Are planning authority’s power to impose conditions limited? What lessons are there from a planning authority’s decision in a recent case?
Conditions imposed on planning permission
Many people navigating the planning process (whether as a professional, applicant or interested party) will have come to that part of a committee meeting where Members speculate and take representations on what conditions might be imposed if the committee were minded to approve a scheme.
This can represent a redoubt for objectors who, sensing that the decision on the principle of development is going against them, will seek to have robust conditions imposed on any planning permission. A cynic could suggest that the motivation of certain objectors might even be to achieve a conditioned scheme that is effectively unimplementable (either on the basis of available land or resources); a pyric victory for the applicant/developer.
However, the power available to planning authorities to impose conditions is not unconstrained, notwithstanding what would seem to be the plain language of section 70 of the Town and Country Planning Act that the authority may grant planning permission “subject to such conditions as it thinks fit”.
The ‘tests’ to be applied
The Court in Newbury v SSE (1978) 1 WLR 124 set out the ‘tests’ to be applied to the decision to impose a given condition:
- It must be for a planning purpose and not for any ulterior one;
- It must be fairly and reasonably related to the development permitted; and
- It must not be unreasonable.
In terms of the reasonableness question, whilst a condition may lawfully limit or enlarge a scheme or change its nature to some extent, but it must not result in a development which in substance is not that which was applied for (Bernard Wheatcroft Ltd v SSE (1982) 43 P&CR 233); it cannot fundamentally alter the proposal put forward in the original application (R v Coventry CC ex p Arrowcroft [2001] PLCR 7).

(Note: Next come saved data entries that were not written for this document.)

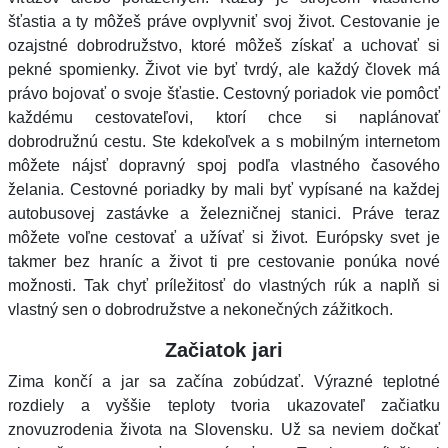
šťastia a ty môžeš práve ovplyvniť svoj život. Cestovanie je
ozajstné dobrodružstvo, ktoré môžeš získať a uchovať si
pekné spomienky. Život vie byť tvrdý, ale každý človek má
právo bojovať o svoje šťastie. Cestovný poriadok vie pomôcť
každému cestovateľovi, ktorí chce si naplánovať
dobrodružnú cestu. Ste kdekoľvek a s mobilným internetom
môžete nájsť dopravný spoj podľa vlastného časového
želania. Cestovné poriadky by mali byť vypísané na každej
autobusovej zastávke a železničnej stanici. Práve teraz
môžete voľne cestovať a užívať si život. Európsky svet je
takmer bez hraníc a život ti pre cestovanie ponúka nové
možnosti. Tak chyť príležitosť do vlastných rúk a naplň si
vlastný sen o dobrodružstve a nekonečných zážitkoch.
Začiatok jari
Zima končí a jar sa začína zobúdzať. Výrazné teplotné
rozdiely a vyššie teploty tvoria ukazovateľ začiatku
znovuzrodenia života na Slovensku. Už sa neviem dočkať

Planning authority decision in a recent case
In the recent case of R (on the application of Susan Suliman) v Bournemouth Christchurch and Poole Council & Anr [2022] EWHC 1196 (Admin) the requested condition was a requirement for the development to provide a 12m wide wildlife buffer strip. Although there were different scenarios put to Members, it was accepted that the outcome would have been the loss of a number of houses from the development.
However, because the application was for full planning permission (and so could not be tweaked or re-engineered to accommodate this) the planning authority took the view (on advice) that to impose a condition that would cut the housing delivery in this manner would be to fundamentally alter the scheme approved from that which was applied for.
Although the Authority’s decision to grant planning permission without the ‘buffer zone’ condition was judicially reviewed, that challenge failed. The Court accepted that the advice to Members was legally sound and that the scope of the power to impose conditions didn’t stretch as far as imposing the condition suggested.
Ironically, had the developer acquiesced and accepted a condition as suggested (on the basis that it would find a way to live with it or take the planning permission on offer and seek to change it later) the resulting planning permission would have been susceptible to legal challenge.
There are lessons for all parties flowing from this recent decision which, although it doesn’t create new law, is a useful reminder of the limits on a planning authority’s powers.
The limits on a planning authority’s powers to impose conditions
For a planning authority: to resist the temptation to impose a condition sought by an objector in an effort to steer a safe course between competing interests.
For a developer: not to accept a planning permission at any cost. A planning permission that is later subject to a successful challenge could put them in a worse position than for a refusal that could have been overturned on appeal.
For objectors not to over-reach in terms of what concessions can be gained through the imposition of conditions. Asking for too much might result in getting nothing at all.